April 5, 1948, three days subsequent to appeal of Mangaoang et al. from order entered April 2, 1948, adjudging them guilty of contempt for failure to comply with the order entered March 8, 1948, for production of documents for inspection, the court issued an order requiring Mangaoang, Abella, Dumlao, and Navarro, to show cause why they should not be adjudged guilty of contempt by reason of their failure to comply with the order entered March 8, 1948, for production of documents for inspection.

Realtors (Mangaoang, Abella, Dumlao, and Navarro) seek a writ of prohibition to restrain the superior court for King county from requiring relators to show cause why they should not be held in contempt of court for failure to comply with the order entered March 8, 1948, requiring the production of documents for inspection.

Relators timely appealed from the order entered April 2, 1948, and deposited with the clerk of the superior court two hundred dollars in cash in lieu of appeal bond in that amount. Rem. Rev. Stat., §§ 1721, 1722.
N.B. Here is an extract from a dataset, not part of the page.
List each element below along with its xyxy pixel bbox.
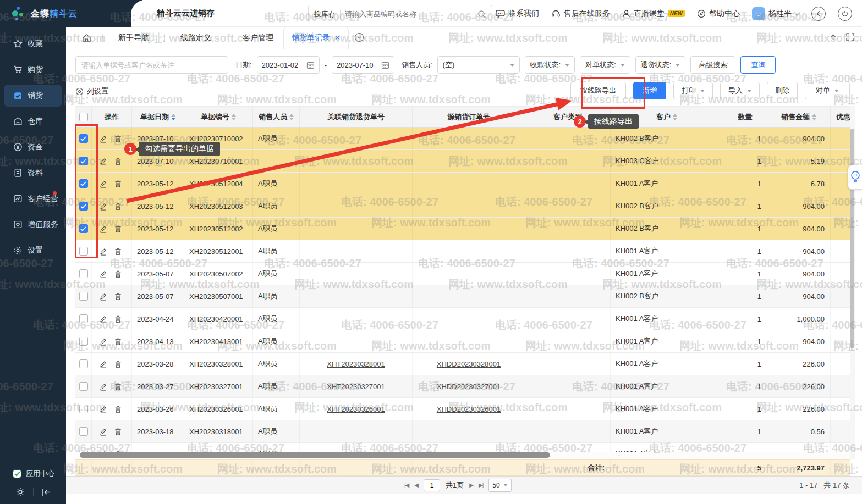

 May 1948]     STATE EX REL. MANGAOANG v. SUP. CT. 695

Counsel for relators contend that, as they had appealed from the order entered April 2, 1948, adjudging them guilty of contempt of court for failure to comply with the order of March 8, 1948, the trial court was proceeding in excess of its jurisdiction to order relators to show cause why they should not be adjudged in contempt of court for noncompliance with the order entered March 8, 1948.
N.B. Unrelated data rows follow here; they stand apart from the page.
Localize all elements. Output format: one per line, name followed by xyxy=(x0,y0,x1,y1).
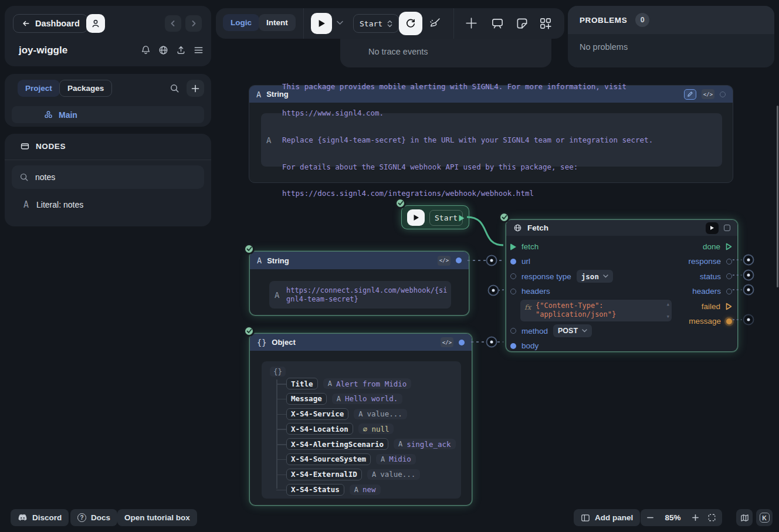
object-row[interactable]: X-S4-ExternalID Avalue... xyxy=(286,469,456,480)
docs-button[interactable]: ? Docs xyxy=(70,509,117,526)
menu-button[interactable] xyxy=(193,45,204,56)
node-fetch[interactable]: Fetch fetch url response type xyxy=(506,219,738,352)
object-key[interactable]: X-S4-SourceSystem xyxy=(286,453,371,465)
node-string-url-header[interactable]: A String </> xyxy=(250,252,469,269)
tab-intent[interactable]: Intent xyxy=(259,14,296,31)
avatar-button[interactable] xyxy=(86,14,105,33)
notifications-button[interactable] xyxy=(140,45,151,56)
zoom-in-button[interactable] xyxy=(692,514,699,521)
object-row[interactable]: Title AAlert from Midio xyxy=(286,378,456,389)
object-row[interactable]: X-S4-Service Avalue... xyxy=(286,408,456,420)
node-start[interactable]: Start xyxy=(401,205,469,229)
output-port-connected[interactable] xyxy=(459,340,465,345)
back-to-dashboard-button[interactable]: Dashboard xyxy=(13,14,88,33)
expression-scroll-arrows[interactable]: ▲▼ xyxy=(667,302,669,319)
scroll-down-icon[interactable]: ▼ xyxy=(667,314,669,319)
open-tutorial-button[interactable]: Open tutorial box xyxy=(117,509,197,526)
nodes-search-input[interactable] xyxy=(35,172,176,182)
zoom-out-button[interactable] xyxy=(646,514,654,521)
data-input-port[interactable] xyxy=(510,289,516,294)
input-fetch[interactable]: fetch xyxy=(510,239,672,254)
object-value[interactable]: Avalue... xyxy=(354,409,407,419)
object-row[interactable]: Message AHello world. xyxy=(286,393,456,405)
object-value[interactable]: AHello world. xyxy=(332,394,403,404)
history-forward-button[interactable] xyxy=(185,15,202,32)
minimap-button[interactable] xyxy=(736,509,753,526)
add-node-button[interactable] xyxy=(465,16,478,30)
exec-output-port[interactable] xyxy=(726,303,732,310)
stop-icon[interactable] xyxy=(724,225,730,231)
object-key[interactable]: X-S4-ExternalID xyxy=(286,469,362,480)
start-run-button[interactable] xyxy=(407,209,425,226)
data-output-port[interactable] xyxy=(726,289,732,294)
object-key[interactable]: X-S4-Service xyxy=(286,408,348,420)
fit-view-button[interactable] xyxy=(707,513,716,522)
add-function-button[interactable] xyxy=(187,80,204,97)
restart-button[interactable] xyxy=(399,12,422,35)
object-row[interactable]: X-S4-Location ∅null xyxy=(286,423,456,435)
object-row[interactable]: X-S4-AlertingScenario Asingle_ack xyxy=(286,438,456,450)
method-select[interactable]: POST xyxy=(553,324,592,337)
data-output-port[interactable] xyxy=(726,273,732,279)
keyboard-shortcuts-button[interactable]: K xyxy=(756,509,773,526)
object-value[interactable]: Anew xyxy=(350,484,381,495)
object-root-badge[interactable]: {} xyxy=(270,367,286,377)
publish-web-button[interactable] xyxy=(158,45,169,56)
object-row[interactable]: X-S4-SourceSystem AMidio xyxy=(286,453,456,465)
node-string-doc[interactable]: A String </> A This package provides mob… xyxy=(249,85,733,183)
input-method[interactable]: method POST xyxy=(510,323,672,338)
export-button[interactable] xyxy=(175,45,187,56)
tab-packages[interactable]: Packages xyxy=(59,80,112,97)
object-key[interactable]: X-S4-Status xyxy=(286,484,344,496)
zoom-level[interactable]: 85% xyxy=(662,513,683,522)
sidebar-item-main[interactable]: Main xyxy=(12,106,204,123)
object-row[interactable]: X-S4-Status Anew xyxy=(286,484,456,496)
object-value[interactable]: AAlert from Midio xyxy=(323,378,412,389)
object-key[interactable]: Message xyxy=(286,393,327,405)
node-fetch-header[interactable]: Fetch xyxy=(506,220,737,236)
output-failed[interactable]: failed xyxy=(702,299,732,314)
discord-button[interactable]: Discord xyxy=(11,509,69,526)
object-value[interactable]: AMidio xyxy=(376,454,416,465)
object-key[interactable]: X-S4-AlertingScenario xyxy=(286,438,388,450)
data-input-port-connected[interactable] xyxy=(510,343,516,349)
string-value-box[interactable]: A This package provides mobile alerting … xyxy=(261,113,722,167)
tab-logic[interactable]: Logic xyxy=(223,14,259,31)
object-editor-box[interactable]: {} Title AAlert from Midio Message AHell… xyxy=(262,361,461,499)
output-done[interactable]: done xyxy=(703,239,732,254)
output-message[interactable]: message xyxy=(689,314,732,328)
canvas-scrollbar[interactable] xyxy=(777,106,778,287)
data-output-port[interactable] xyxy=(726,259,732,265)
exec-output-port[interactable] xyxy=(726,243,732,250)
scroll-up-icon[interactable]: ▲ xyxy=(667,302,669,307)
tab-project[interactable]: Project xyxy=(18,80,60,97)
node-string-url[interactable]: A String </> A https://connect.signl4.co… xyxy=(249,251,469,316)
entrypoint-select[interactable]: Start xyxy=(353,14,399,33)
code-view-icon[interactable]: </> xyxy=(441,337,453,347)
data-input-port-connected[interactable] xyxy=(510,259,516,265)
data-input-port[interactable] xyxy=(510,273,516,279)
run-node-button[interactable] xyxy=(706,222,719,234)
add-panel-button[interactable]: Add panel xyxy=(574,509,640,526)
object-value[interactable]: ∅null xyxy=(358,423,394,434)
object-key[interactable]: X-S4-Location xyxy=(286,423,353,435)
presentation-button[interactable] xyxy=(490,16,504,31)
run-options-chevron[interactable] xyxy=(337,21,343,25)
node-search-result-literal-notes[interactable]: A Literal: notes xyxy=(12,195,204,215)
output-response[interactable]: response xyxy=(688,254,732,269)
node-object[interactable]: {} Object </> {} Title AAlert from Midio… xyxy=(249,333,472,506)
code-view-icon[interactable]: </> xyxy=(702,89,714,99)
input-url[interactable]: url xyxy=(510,254,672,269)
object-value[interactable]: Asingle_ack xyxy=(394,439,456,449)
history-back-button[interactable] xyxy=(165,15,181,32)
input-headers[interactable]: headers xyxy=(510,284,672,299)
output-status[interactable]: status xyxy=(700,269,732,284)
data-input-port[interactable] xyxy=(510,328,516,334)
code-view-icon[interactable]: </> xyxy=(438,256,451,266)
input-response-type[interactable]: response type json xyxy=(510,269,672,284)
exec-output-port[interactable] xyxy=(458,214,465,222)
input-body[interactable]: body xyxy=(510,338,672,353)
clear-trace-button[interactable] xyxy=(428,16,442,31)
add-note-button[interactable] xyxy=(515,16,529,31)
output-port[interactable] xyxy=(720,92,726,97)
[1, 2] The order entered April 2, 1948, adjudging relators guilty of contempt, is an appealable order. When relators gave notice of appeal and deposited two hundred dollars in money in lieu of appeal bond to render the appeal effectual (Rem. Rev. Stat., §§ 1721, 1722, 1731 [P.P.C. §§ 5-15, -17, -551]), this court acquired jurisdiction of the appeal for all necessary purposes, and the trial court retained jurisdiction only as to all proceedings required to be taken in it. The effect of the appeal was not to vacate the order from which the appeal was taken, but only to suspend the enforcement of the order until the review by this court was concluded.

[3] While an order for the inspection of papers, under Rem. Rev. Stat., § 1262 [P.P.C. § 44-1], is not a final order from which an appeal can be taken directly, the order which is entered adjudging a party guilty of contempt for refusal to comply with such order, is an appealable order. Rem. Rev. Stat., § 1062 [P.P.C. § 20-27]. When an appeal has been taken from a contempt order, as in the case at bar, in the manner prescribed by statute, this court acquires jurisdiction of the cause, and the trial court retains jurisdiction only as to all proceedings required to be taken in it.

[4] It was not (as urged by counsel for respondent), under the facts of this cause, prerequisite to review by this court that relators file a bond superseding the order of March 8, 1948, requiring production of records for inspection. Each failure subsequent to appeal from order entered April 2, 1948, to obey the order entered March 8, 1948, will not be a separate contempt. Relators could not appeal from the order entered March 8, 1948, to produce records for inspection, as such order is interlocutory and not appealable. The only remedy of relators would be to produce the records,

 696    STATE EX REL. MANGAOANG v. SUP. CT. [30 Wn. (2d)

if possible, and to appeal from the final order in the cause. The other alternative of realtors would be to refuse to produce the documents and appeal from a judgment of contempt. Rem. Rev. Stat., §1062.

Relators appealed, in the manner prescribed by statute, from the order entered April 2, 1948, adjudging them guilty of contempt, by which appeal this court acquired jurisdiction. We find nothing in the statute requiring, under the facts recited above, the giving of bond to supersede the order of March 8, 1948.

In State ex rel. Seattle General Contract Co. v. Superior Court, 56 Wash. 649, 106 Pac. 150, 28 L. R. A. (N.S.) 516, we held that an order for inspection of papers, under Bal. Code, § 6047, now Rem. Rev. Stat., §1262, is not a final order from which an appeal can be taken directly, and that the party who was ordered to produce the papers might refuse to obey the order and appeal from judgment of contempt for refusal to produce the papers. See, also, State ex rel. Peterson v. Superior Court, 67 Wash. 370, 121 Pac. 836.

[5] The order issued by the court April 5, 1948, requiring relators to show cause why they should not be adjudged guilty of contempt by reason of their noncompliance with the order entered March 8, 1948, for production of documents for inspection, was made without authority of law, in view of the perfected appeal of relators from the order entered April 2, 1948, which divested the trial court of jurisdiction in the matter.

[6, 7] The order entered April 5, 1948, is not appealable. Unless the writ for which relators pray is issued, the trial court will adjudge the relators in contempt of court. Relators, of course, may appeal from the judgment of contempt. The remedy by appeal is not adequate.

The question whether the proceeding instituted to compel relators to produce documents for inspection, which resulted in punishment by way of fine and imprisonment, is a criminal contempt proceeding which, by Rem. Rev. Stat., § 1054 [P.P.C. § 20-11], must be prosecuted in the name of the state by the prosecuting attorney, and, if on relation of a

 May 1948]     STATE EX REL. CANNERY ETC. v. SUP. CT. 697

private party, with such party as a coplaintiff, is not raised in the case at bar. See In re Harrington's Estate, 163 Wash. 516, 1 P. (2d) 850.

The trial court is acting in excess of its jurisdiction, and there is no plain, adequate, and speedy remedy which is available to protect the rights of relators. Therefore, the writ for which relators pray should issue.

It is so ordered.

MALLERY, C. J., ROBINSON, SCHWELLENBACH, and HILL, JJ., concur.